_Exercise goal:_
Below this sentence is a listing; return exactly its lines from the one with "For every named target in this 1280×1910" to the one with "超合金系列 (135, 1408)", both kept, and nothing more.

_Records supplied:_
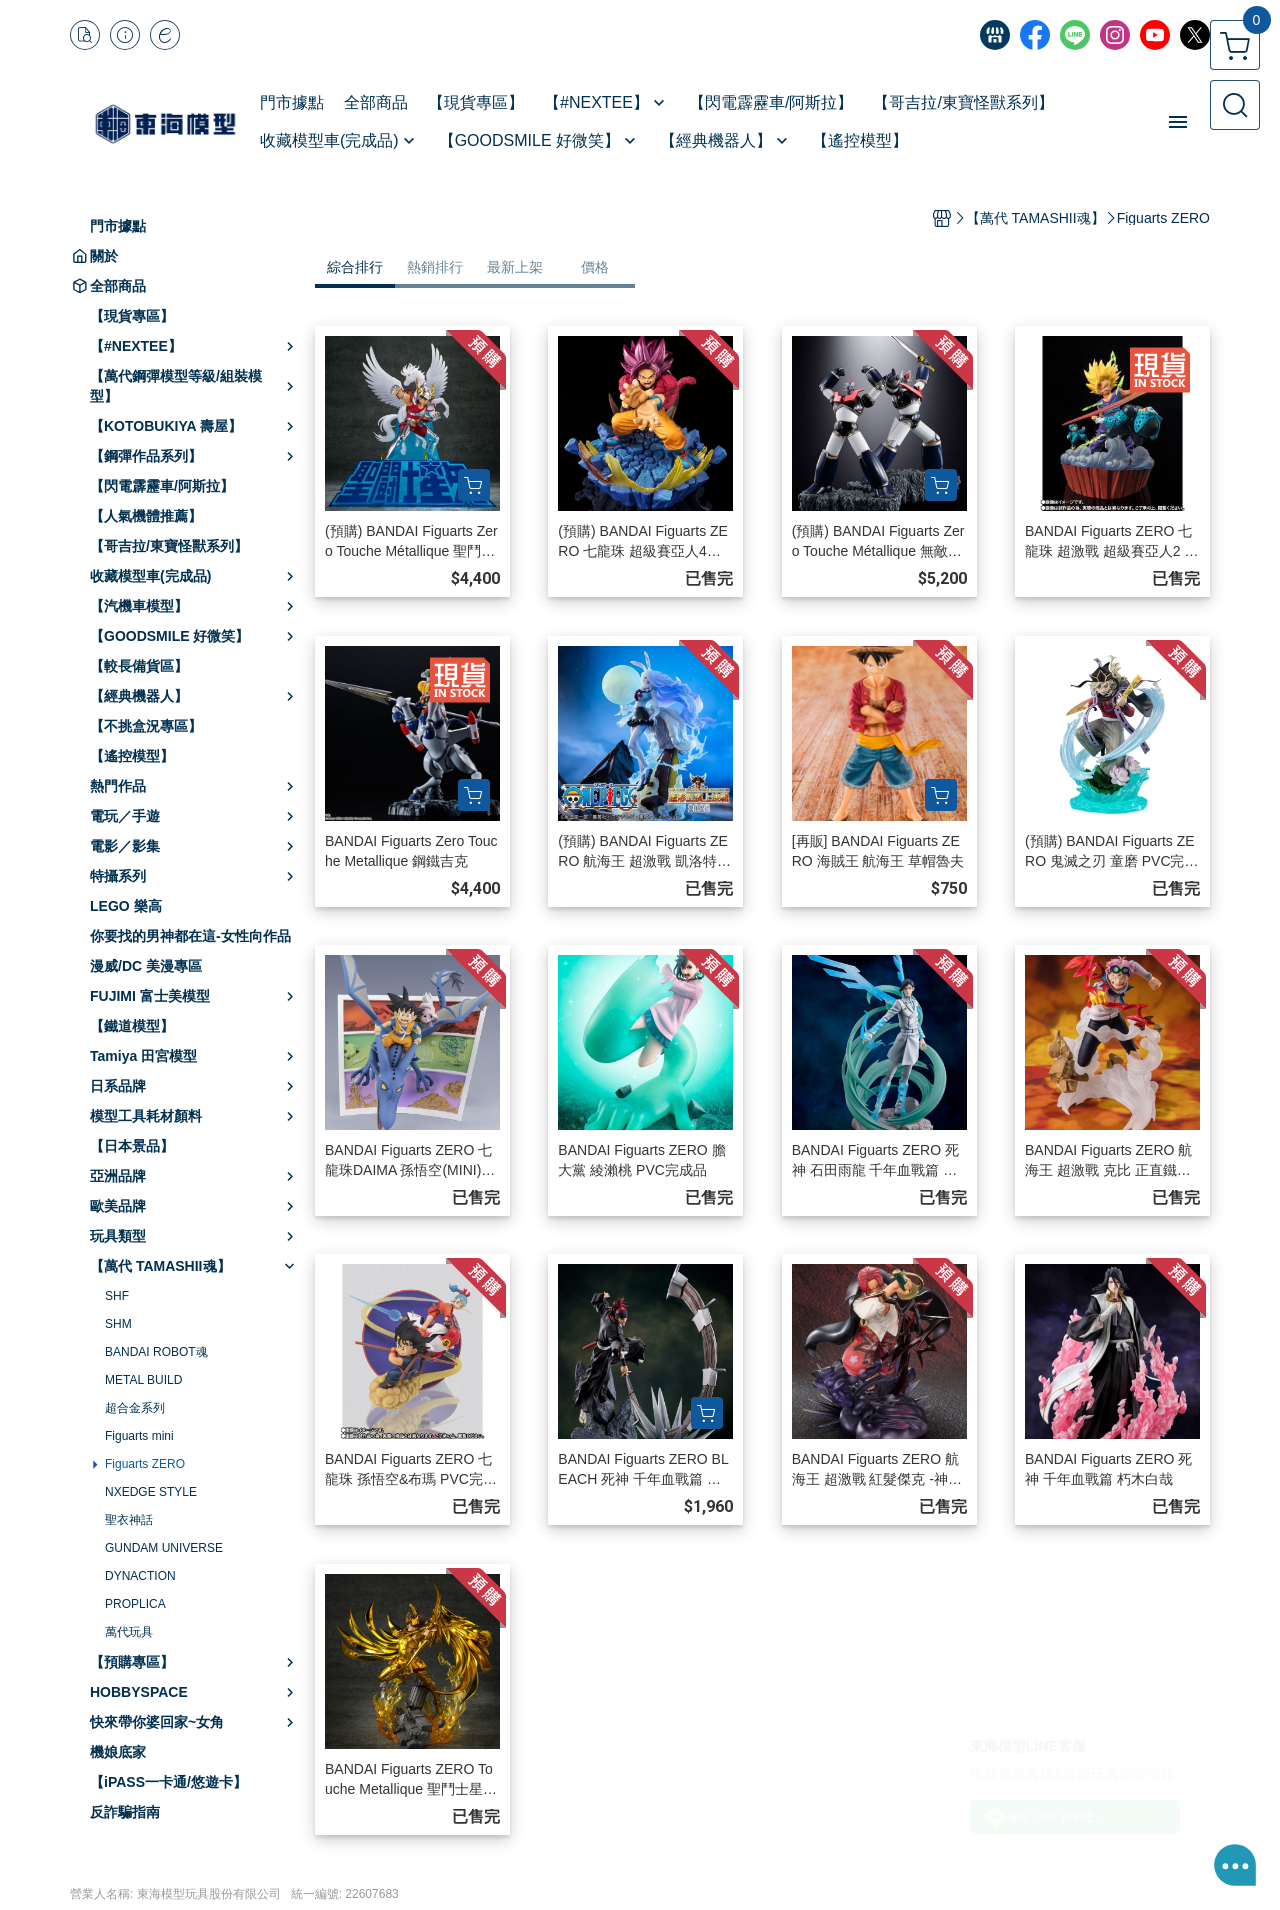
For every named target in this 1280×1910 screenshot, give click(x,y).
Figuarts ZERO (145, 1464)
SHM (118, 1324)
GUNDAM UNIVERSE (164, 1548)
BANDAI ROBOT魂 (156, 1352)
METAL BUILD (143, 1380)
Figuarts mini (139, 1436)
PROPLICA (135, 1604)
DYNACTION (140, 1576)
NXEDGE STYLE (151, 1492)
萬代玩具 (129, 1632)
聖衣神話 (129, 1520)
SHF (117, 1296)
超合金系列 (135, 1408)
* * *
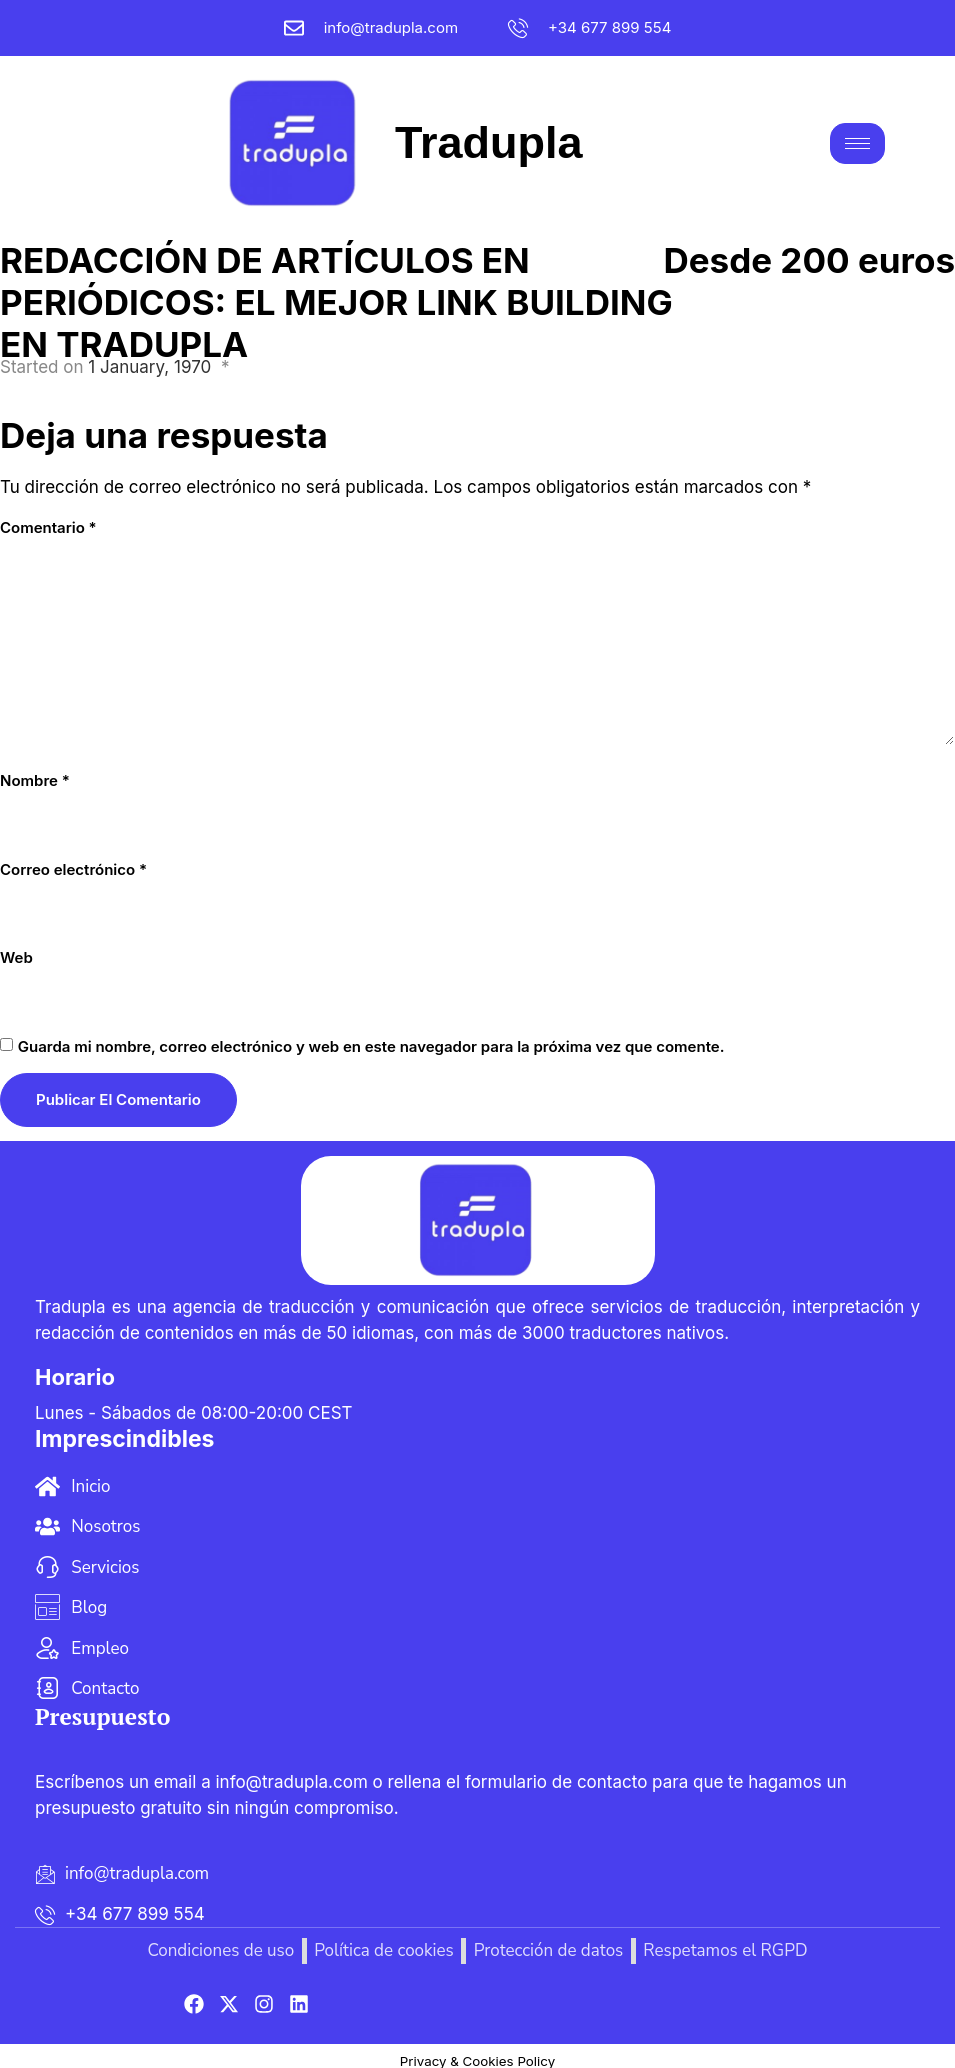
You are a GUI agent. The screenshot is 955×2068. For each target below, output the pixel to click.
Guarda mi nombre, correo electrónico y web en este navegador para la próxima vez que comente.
* * *
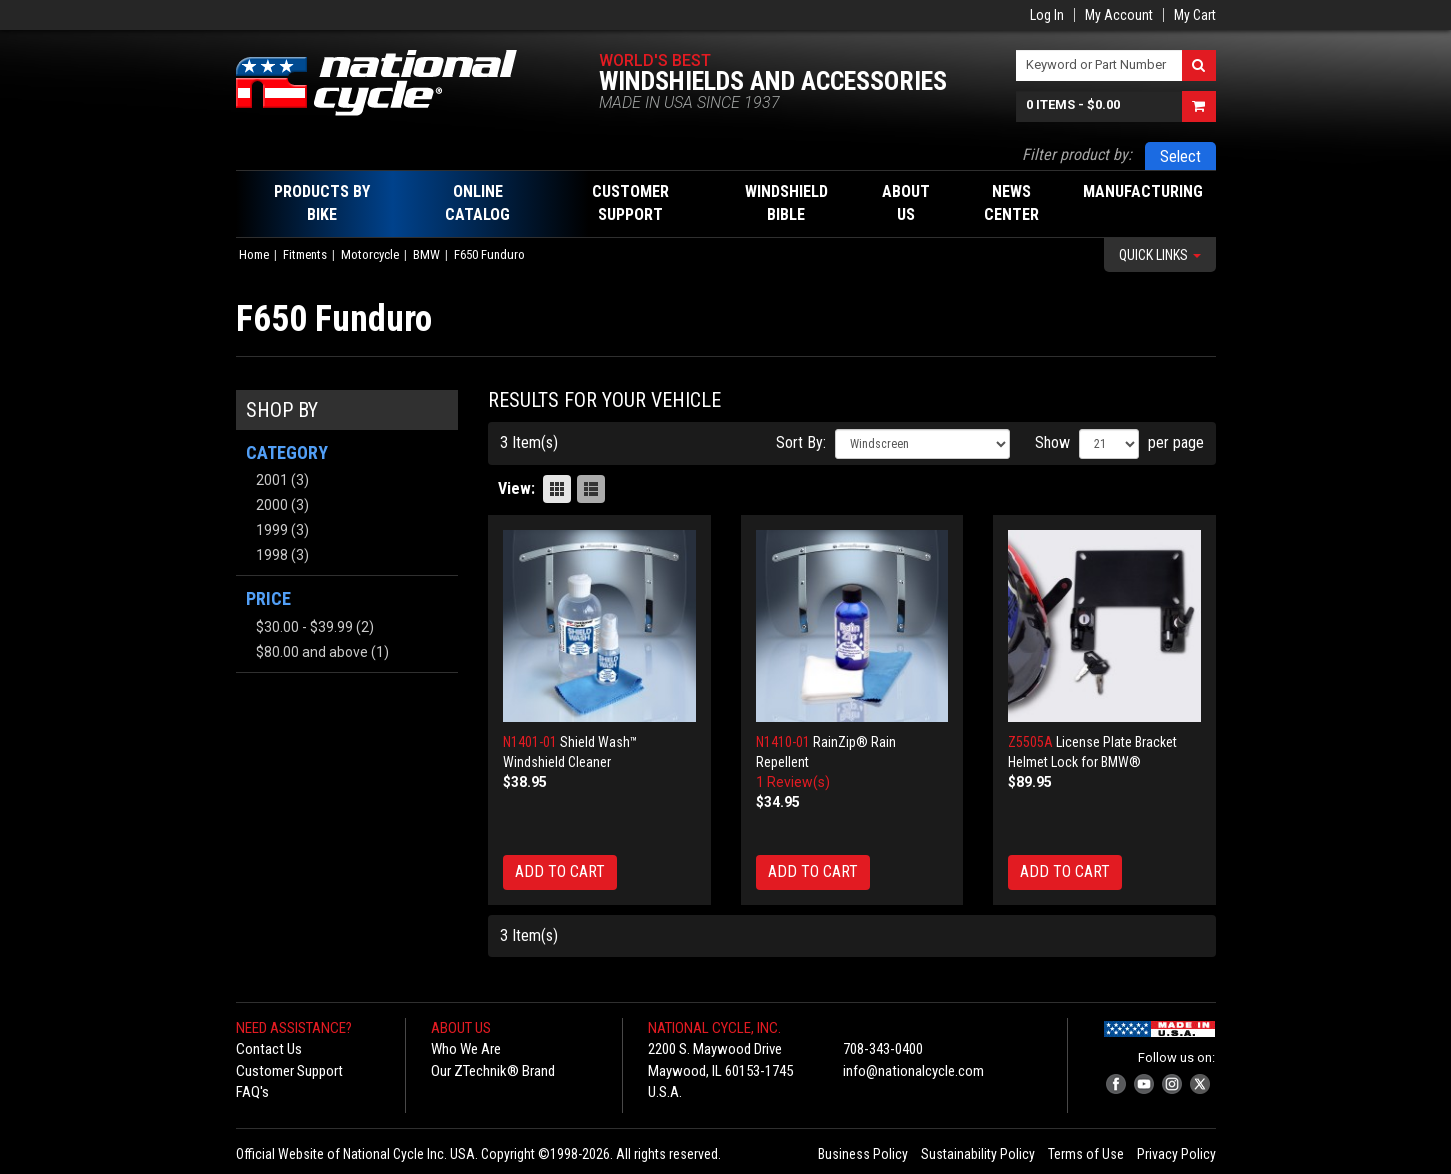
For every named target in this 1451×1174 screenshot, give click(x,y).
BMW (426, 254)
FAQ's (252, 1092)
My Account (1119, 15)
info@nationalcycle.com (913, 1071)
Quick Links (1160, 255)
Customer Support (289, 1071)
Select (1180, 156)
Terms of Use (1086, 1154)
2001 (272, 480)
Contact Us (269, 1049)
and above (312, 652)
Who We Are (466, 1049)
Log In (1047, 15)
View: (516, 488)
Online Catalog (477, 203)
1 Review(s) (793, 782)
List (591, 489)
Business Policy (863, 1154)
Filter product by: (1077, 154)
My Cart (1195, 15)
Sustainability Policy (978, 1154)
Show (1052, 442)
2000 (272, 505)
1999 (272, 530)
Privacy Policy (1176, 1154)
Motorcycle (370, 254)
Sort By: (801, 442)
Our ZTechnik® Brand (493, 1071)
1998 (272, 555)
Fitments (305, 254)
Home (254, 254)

_Written answer:_
For every named target in this 1280×1910 screenshot, give click(x,y).
Figuarts ZERO (145, 1464)
SHM (118, 1324)
GUNDAM UNIVERSE (164, 1548)
BANDAI ROBOT魂 (156, 1352)
METAL BUILD (143, 1380)
Figuarts mini (139, 1436)
PROPLICA (135, 1604)
DYNACTION (140, 1576)
NXEDGE STYLE (151, 1492)
萬代玩具 (129, 1632)
聖衣神話 (129, 1520)
SHF (117, 1296)
超合金系列 (135, 1408)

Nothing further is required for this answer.